#### DATASET ENTRIES ####

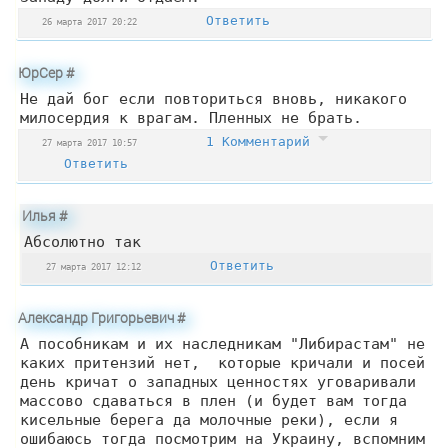
Ответить
26 марта 2017 20:22
ЮрСер
#
Не дай бог если повториться вновь, никакого
милосердия к врагам. Пленных не брать.
1 Комментарий
27 марта 2017 10:57
Ответить
Илья
#
Абсолютно так
Ответить
27 марта 2017 12:12
Александр Григорьевич
#
А пособникам и их наследникам "Либирастам" не
каких притензий нет, которые кричали и посей
день кричат о западных ценностях уговаривали
массово сдаваться в плен (и будет вам тогда
кисельные берега да молочные реки), если я
ошибаюсь тогда посмотрим на Украину, вспомним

####

▶ [TASK PROMPT] Output an exact copy of the lines beginning at the one that holds "27 марта 2017 10:57" and running through the final line of the records.

▶ [YOUR RESPONSE]
27 марта 2017 10:57
Ответить
Илья
#
Абсолютно так
Ответить
27 марта 2017 12:12
Александр Григорьевич
#
А пособникам и их наследникам "Либирастам" не
каких притензий нет, которые кричали и посей
день кричат о западных ценностях уговаривали
массово сдаваться в плен (и будет вам тогда
кисельные берега да молочные реки), если я
ошибаюсь тогда посмотрим на Украину, вспомним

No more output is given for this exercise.